Thanks to all for your help and patience with me on this important step.


----------



## woodtickgreg (Jul 9, 2013)

I went to a large electrical supply house by me that has everything electrical, from small to industrial. They did not have the 14/4 shielded wire either, so based on the advise of others here I purchased a very good rated at 600 volt 14/4 rubber covered wire for the 3 phase power cord from the vfd to the lathe. One other question I have is should the power cord be grounded at the vfd and at the motor also? I think it should be. The motor was not grounded when I got it and I was going to ground it with one of the cover screws. The reason I ask this is the O.M. states that the shielding should only be grounded at the vfd.


----------



## Codered741 (Jul 9, 2013)

That's correct Greg.  

The shielding should only be grounded at one end, but the motor should have a dedicated safety ground regardless.  You said yours did not have one, neither does mine.  Just find a screw or bolt close to the motor, mounting bolts work fine, and attach it there.  Make sure that you have a good connection, preferably using a star washer to really get the best contact.  

You wont have any problem running without the shielded wire.  

-Cody


----------



## woodtickgreg (Jul 9, 2013)

Awesome! Thanks that's what I thought, gonna go play with some wires now.


----------



## woodtickgreg (Jul 10, 2013)

The vfd is wired and so is the switch, a little fiddlin with the parameters and she's up and running and uses the original switch for forward, off, reverse. 
I do have a couple of questions though....what a surprise.

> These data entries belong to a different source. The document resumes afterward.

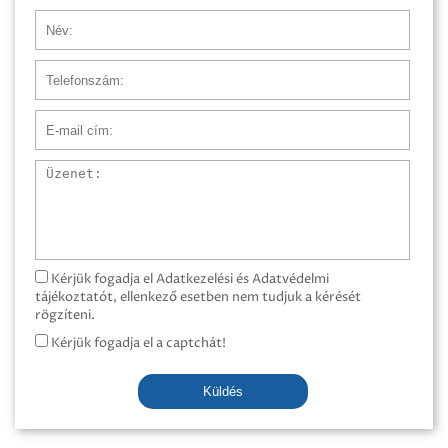
Név
Telefonszám
E-mail cím
Üzenet
Kérjük fogadja el Adatkezelési és Adatvédelmi
tájékoztatót, ellenkező esetben nem tudjuk a kérését
rögzíteni.
Kérjük fogadja el a captchát!
Küldés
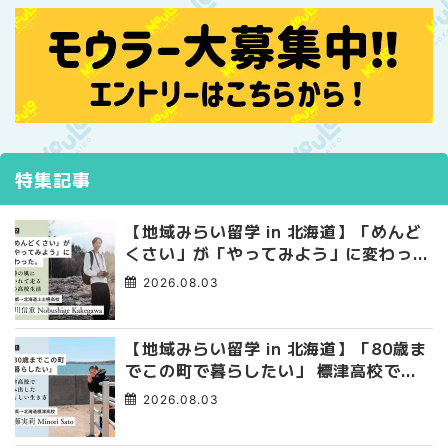
特集記事
【地域みらい留学 in 北海道】「めんど
くさい」が「やってみよう」に変わっ
た。 十勝の風に吹かれて走る、僕の泥
2026.08.03
臭くて自由な高校生活
【地域みらい留学 in 北海道】「80歳ま
でこの町で暮らしたい」 標津高校で踏
み出した、私らしい生き方
2026.08.03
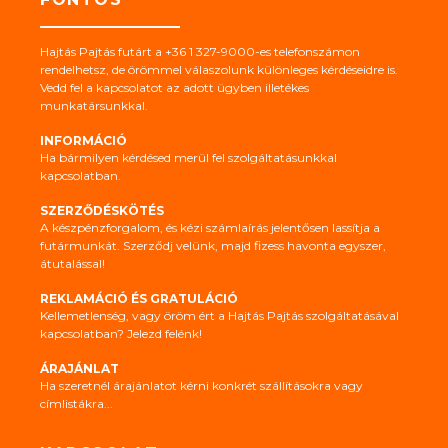
Hajtás Pajtás futárt a +36 1 327-9000-es telefonszámon
rendelhetsz, de örömmel válaszolunk különleges kérdéseidre is.
Vedd fel a kapcsolatot az adott ügyben illetékes
munkatársunkkal.
INFORMÁCIÓ
Ha bármilyen kérdésed merül fel szolgáltatásunkkal
kapcsolatban.
SZERZŐDÉSKÖTÉS
A készpénzforgalom, és kézi számlaírás jelentősen lassítja a
futármunkát. Szerződj velünk, majd fizess havonta egyszer,
átutalással!
REKLAMÁCIÓ ÉS GRATULÁCIÓ
Kellemetlenség, vagy öröm ért a Hajtás Pajtás szolgáltatásával
kapcsolatban? Jelezd felénk!
ÁRAJÁNLAT
Ha szeretnél árajánlatot kérni konkrét szállításokra vagy
címlistákra...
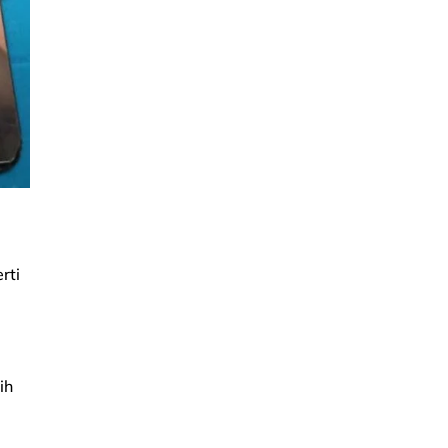
a
rti
ih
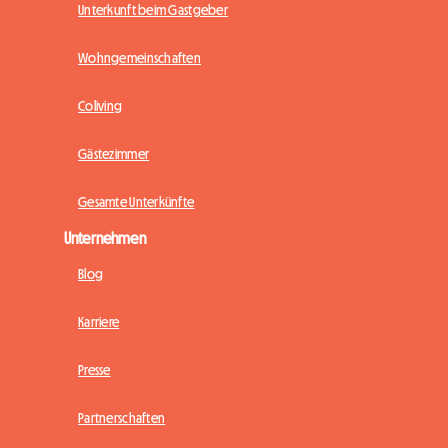
Unterkunft beim Gastgeber
Wohngemeinschaften
Coliving
Gästezimmer
Gesamte Unterkünfte
Unternehmen
Blog
Karriere
Presse
Partnerschaften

I have the upper set at 60 hrtz and the lower set at 50, can the lower be safely set any lower or should I leave it there? 
Second, Unless I pull the disconnect the vfd is always on, is this normal?
I do see myself getting a speed pot for this thing, it just works too good. I ran it for about a half an hour and it didn't even get warm.


----------



## Codered741 (Jul 10, 2013)

Hey Greg, 

You can safely set the minimum frequency at 0. It is generally not recommended to run motors for long periods at very low frequencies, due to overheating, so I usually use about 20-30. If you leave the minimum too high, you lose the benefits of a VFD. 

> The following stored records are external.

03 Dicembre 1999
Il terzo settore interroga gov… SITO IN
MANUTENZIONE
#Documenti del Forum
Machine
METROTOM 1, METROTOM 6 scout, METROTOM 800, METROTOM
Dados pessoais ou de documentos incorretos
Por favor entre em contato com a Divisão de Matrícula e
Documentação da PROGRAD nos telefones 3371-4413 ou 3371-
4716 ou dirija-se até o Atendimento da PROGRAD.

And yes, it is completely normal for the VFD to stay on, even when not running. Just power it up via the disconnect when you start working, and shut it off when you leave. Avoid repetitive cycling on and off. 

-Cody


----------



## woodtickgreg (Jul 10, 2013)

Codered741 said:


> Hey Greg,
> 
> You can safely set the minimum frequency at 0. It is generally not recommended to run motors for long periods at very low frequencies, due to overheating, so I usually use about 20-30. If you leave the minimum too high, you lose the benefits of a VFD.
> 
> ...


Thanks for all your help Cody, I really appreciate it, vfd's are all new to me, but man are they cool! I'll get the lower range reset a little lower. So if I pull the disconnect it won't loose it's memory?


----------



## Codered741 (Jul 10, 2013)

No problem Greg!  I'm sure that I am going to have a bunch more questions as I get further into my rebuild. So I figure that I'm just paying you back ahead of time. 

Your VFD should not lose its memory when you shut it off, but check the manual for any thing like that. 

-Cody


----------